(Transcribed page contents)
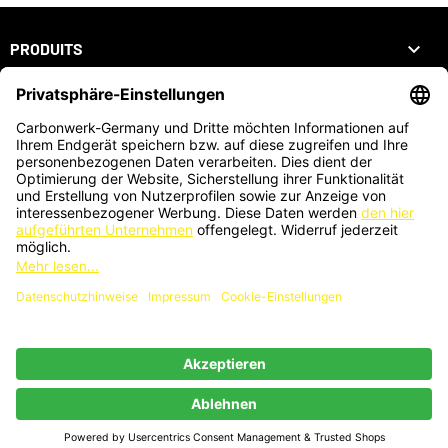

PRODUITS

NOTRE SOCIÉTÉ

VOTRE COMPTE
INFORMATIONS
ZAHLUNGSARTEN
KARTENZAHLUNG AUCH VOR ORT MÖGLICH
®
© 2026 - Webdesign by PriTumble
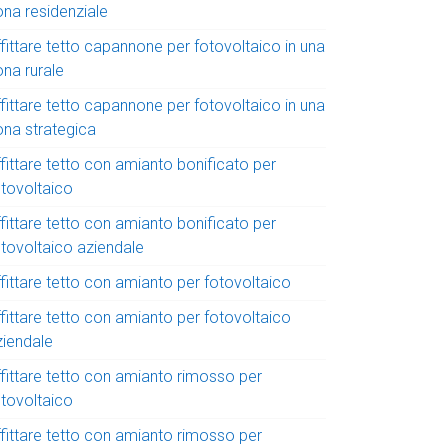
ona residenziale
fittare tetto capannone per fotovoltaico in una
ona rurale
fittare tetto capannone per fotovoltaico in una
ona strategica
fittare tetto con amianto bonificato per
otovoltaico
fittare tetto con amianto bonificato per
otovoltaico aziendale
fittare tetto con amianto per fotovoltaico
fittare tetto con amianto per fotovoltaico
ziendale
ffittare tetto con amianto rimosso per
otovoltaico
ffittare tetto con amianto rimosso per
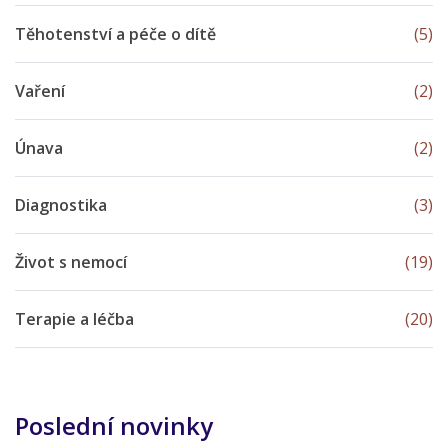
Těhotenství a péče o dítě
(5)
Vaření
(2)
Únava
(2)
Diagnostika
(3)
Život s nemocí
(19)
Terapie a léčba
(20)
Poslední novinky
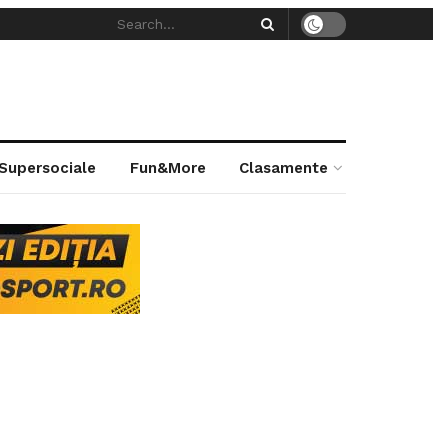
 Supersociale
Fun&More
Clasamente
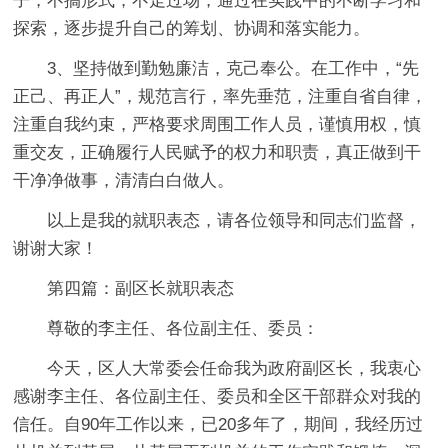
子，不搞形式，不走过场，通过在实践中的不断学习和
探索，逐步提升自己的筹划、协调和落实能力。
3、坚持做到勤勉廉洁，克己奉公。在工作中，“先
正己、再正人”，规范言行，率先垂范，注重自省自律，
注重自我约束，严格要求周围工作人员，谨慎用权，慎
重交友，正确履行人民赋予的权力和职责，真正做到干
干净净做事，清清白白做人。
以上是我的就职表态，请各位领导和同志们监督，
谢谢大家！
第四篇：副区长就职表态
尊敬的李主任、各位副主任、委员：
今天，区人大常委会任命我为政府副区长，我衷心
感谢李主任、各位副主任、委员和全区干部群众对我的
信任。自90年工作以来，已20多年了，期间，我经历过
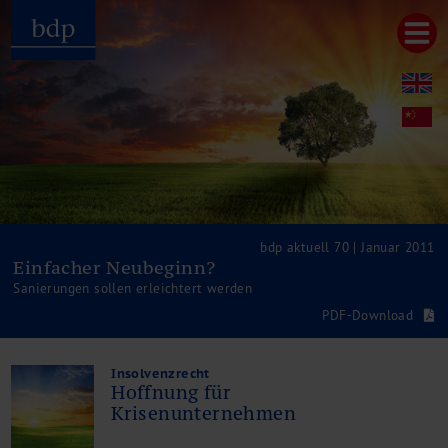
Hauptmenu
Home
bdp aktuell
Über uns
Unternehmenswerte
Referenzen
Pressespiegel
Publikationen
bdp aktuell 70 | Januar 2011
Einfacher Neubeginn?
Newsletter
Sanierungen sollen erleichtert werden
Videos
PDF-Download
Leistungen
Steuerberatung
Rechtsberatung
Insolvenzrecht
Hoffnung für
Wirtschaftsprüfung
Krisenunternehmen
Unternehmensfinanzierung
Restrukturierung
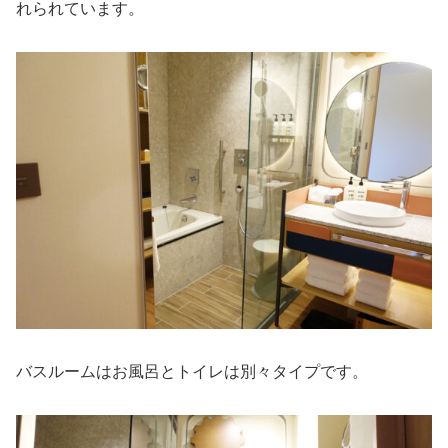
れられています。
バスルームはお風呂とトイレは別々タイプです。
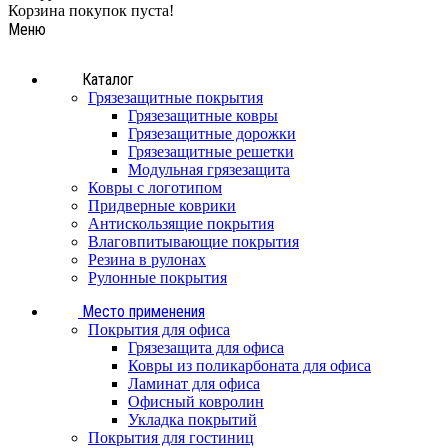
Корзина покупок пуста!
Меню
Каталог
Грязезащитные покрытия
Грязезащитные ковры
Грязезащитные дорожки
Грязезащитные решетки
Модульная грязезащита
Ковры с логотипом
Придверные коврики
Антискользящие покрытия
Влаговпитывающие покрытия
Резина в рулонах
Рулонные покрытия
Место применения
Покрытия для офиса
Грязезащита для офиса
Ковры из поликарбоната для офиса
Ламинат для офиса
Офисный ковролин
Укладка покрытий
Покрытия для гостиниц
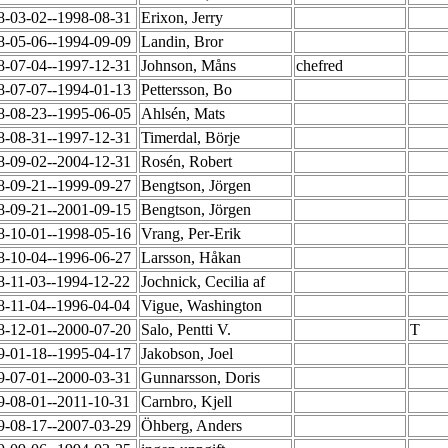
8-03-02--1998-08-31
Erixon, Jerry
8-05-06--1994-09-09
Landin, Bror
8-07-04--1997-12-31
Johnson, Måns
chefred
8-07-07--1994-01-13
Pettersson, Bo
8-08-23--1995-06-05
Ahlsén, Mats
8-08-31--1997-12-31
Timerdal, Börje
8-09-02--2004-12-31
Rosén, Robert
8-09-21--1999-09-27
Bengtson, Jörgen
8-09-21--2001-09-15
Bengtson, Jörgen
8-10-01--1998-05-16
Vrang, Per-Erik
8-10-04--1996-06-27
Larsson, Håkan
8-11-03--1994-12-22
Jochnick, Cecilia af
8-11-04--1996-04-04
Vigue, Washington
8-12-01--2000-07-20
Salo, Pentti V.
T
9-01-18--1995-04-17
Jakobson, Joel
9-07-01--2000-03-31
Gunnarsson, Doris
9-08-01--2011-10-31
Carnbro, Kjell
9-08-17--2007-03-29
Öhberg, Anders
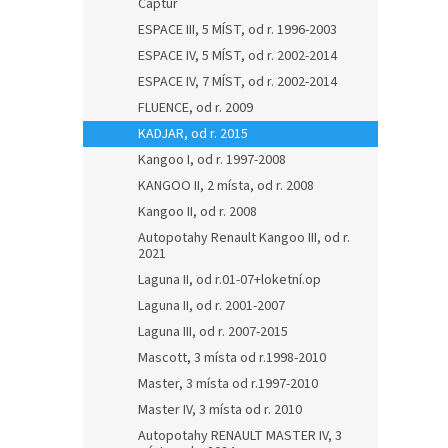
Captur
ESPACE III, 5 MÍST, od r. 1996-2003
ESPACE IV, 5 MÍST, od r. 2002-2014
ESPACE IV, 7 MÍST, od r. 2002-2014
FLUENCE, od r. 2009
KADJAR, od r. 2015
Kangoo I, od r. 1997-2008
KANGOO II, 2 místa, od r. 2008
Kangoo II, od r. 2008
Autopotahy Renault Kangoo III, od r.
2021
Laguna II, od r.01-07+loketní.op
Laguna II, od r. 2001-2007
Laguna III, od r. 2007-2015
Mascott, 3 místa od r.1998-2010
Master, 3 místa od r.1997-2010
Master IV, 3 místa od r. 2010
Autopotahy RENAULT MASTER IV, 3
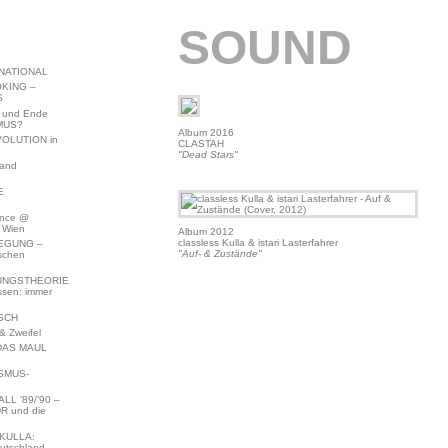
SOUND
NATIONAL
KING –
S
 und Ende
MUS?
Album 2016
VOLUTION in
CLASTAH
"Dead Stars"
land
E
ence @
 Wien
Album 2012
classless Kulla & istari Lasterfahrer
EGUNG –
"Auf- & Zustände"
schen
NGSTHEORIE
ssen: immer
SCH
 Zweifel
DAS MAUL
SMUS-
L ’89/’90 –
R und die
KULLA:
utschland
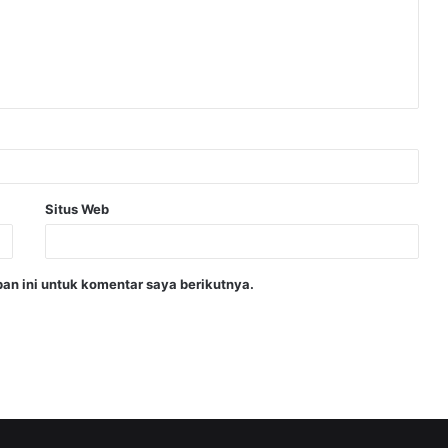
Situs Web
an ini untuk komentar saya berikutnya.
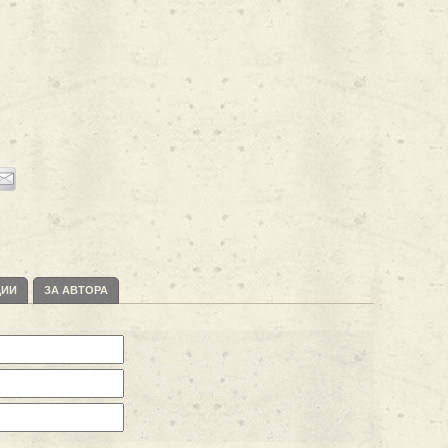
ЦИИ
ЗА АВТОРА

> Exercise instructions
Pictures are to be left out when the entries above are repeated exactly.

> Expected answer

PRODUITS

NOTRE SOCIÉTÉ

VOTRE COMPTE
INFORMATIONS
ZAHLUNGSARTEN
KARTENZAHLUNG AUCH VOR ORT MÖGLICH
®
© 2026 - Webdesign by PriTumble
ona residenziale
fittare tetto capannone per fotovoltaico in una
ona rurale
fittare tetto capannone per fotovoltaico in una
ona strategica
fittare tetto con amianto bonificato per
otovoltaico
fittare tetto con amianto bonificato per
otovoltaico aziendale
fittare tetto con amianto per fotovoltaico
fittare tetto con amianto per fotovoltaico
ziendale
ffittare tetto con amianto rimosso per
otovoltaico
ffittare tetto con amianto rimosso per
Těhotenství a péče o dítě
(5)
Vaření
(2)
Únava
(2)
Diagnostika
(3)
Život s nemocí
(19)
Terapie a léčba
(20)
Poslední novinky
 Supersociale
Fun&More
Clasamente
子，不搞形式，不走过场，通过在实践中的不断学习和
探索，逐步提升自己的筹划、协调和落实能力。
3、坚持做到勤勉廉洁，克己奉公。在工作中，“先
正己、再正人”，规范言行，率先垂范，注重自省自律，
注重自我约束，严格要求周围工作人员，谨慎用权，慎
重交友，正确履行人民赋予的权力和职责，真正做到干
干净净做事，清清白白做人。
以上是我的就职表态，请各位领导和同志们监督，
谢谢大家！
第四篇：副区长就职表态
尊敬的李主任、各位副主任、委员：
今天，区人大常委会任命我为政府副区长，我衷心
感谢李主任、各位副主任、委员和全区干部群众对我的
信任。自90年工作以来，已20多年了，期间，我经历过
Hauptmenu
Home
bdp aktuell
Über uns
Unternehmenswerte
Referenzen
Pressespiegel
Publikationen
bdp aktuell 70 | Januar 2011
Einfacher Neubeginn?
Newsletter
Sanierungen sollen erleichtert werden
Videos
PDF-Download
Leistungen
Steuerberatung
Rechtsberatung
Insolvenzrecht
Hoffnung für
Wirtschaftsprüfung
Krisenunternehmen
Unternehmensfinanzierung
Restrukturierung
れられています。
バスルームはお風呂とトイレは別々タイプです。
Корзина покупок пуста!
Меню
Каталог
Грязезащитные покрытия
Грязезащитные ковры
Грязезащитные дорожки
Грязезащитные решетки
Модульная грязезащита
Ковры с логотипом
Придверные коврики
Антискользящие покрытия
Влаговпитывающие покрытия
Резина в рулонах
Рулонные покрытия
Место применения
Покрытия для офиса
Грязезащита для офиса
Ковры из поликарбоната для офиса
Ламинат для офиса
Офисный ковролин
Укладка покрытий
Покрытия для гостиниц
8-03-02--1998-08-31
Erixon, Jerry
8-05-06--1994-09-09
Landin, Bror
8-07-04--1997-12-31
Johnson, Måns
chefred
8-07-07--1994-01-13
Pettersson, Bo
8-08-23--1995-06-05
Ahlsén, Mats
8-08-31--1997-12-31
Timerdal, Börje
8-09-02--2004-12-31
Rosén, Robert
8-09-21--1999-09-27
Bengtson, Jörgen
8-09-21--2001-09-15
Bengtson, Jörgen
8-10-01--1998-05-16
Vrang, Per-Erik
8-10-04--1996-06-27
Larsson, Håkan
8-11-03--1994-12-22
Jochnick, Cecilia af
8-11-04--1996-04-04
Vigue, Washington
8-12-01--2000-07-20
Salo, Pentti V.
T
9-01-18--1995-04-17
Jakobson, Joel
9-07-01--2000-03-31
Gunnarsson, Doris
9-08-01--2011-10-31
Carnbro, Kjell
9-08-17--2007-03-29
Öhberg, Anders
Captur
ESPACE III, 5 MÍST, od r. 1996-2003
ESPACE IV, 5 MÍST, od r. 2002-2014
ESPACE IV, 7 MÍST, od r. 2002-2014
FLUENCE, od r. 2009
KADJAR, od r. 2015
Kangoo I, od r. 1997-2008
KANGOO II, 2 místa, od r. 2008
Kangoo II, od r. 2008
Autopotahy Renault Kangoo III, od r.
2021
Laguna II, od r.01-07+loketní.op
Laguna II, od r. 2001-2007
Laguna III, od r. 2007-2015
Mascott, 3 místa od r.1998-2010
Master, 3 místa od r.1997-2010
Master IV, 3 místa od r. 2010
Autopotahy RENAULT MASTER IV, 3
SOUND
NATIONAL
KING –
S
 und Ende
MUS?
Album 2016
VOLUTION in
CLASTAH
"Dead Stars"
land
E
ence @
 Wien
Album 2012
classless Kulla & istari Lasterfahrer
EGUNG –
"Auf- & Zustände"
schen
NGSTHEORIE
ssen: immer
SCH
 Zweifel
DAS MAUL
SMUS-
L ’89/’90 –
R und die
KULLA:
utschland
Situs Web
an ini untuk komentar saya berikutnya.
ЦИИ
ЗА АВТОРА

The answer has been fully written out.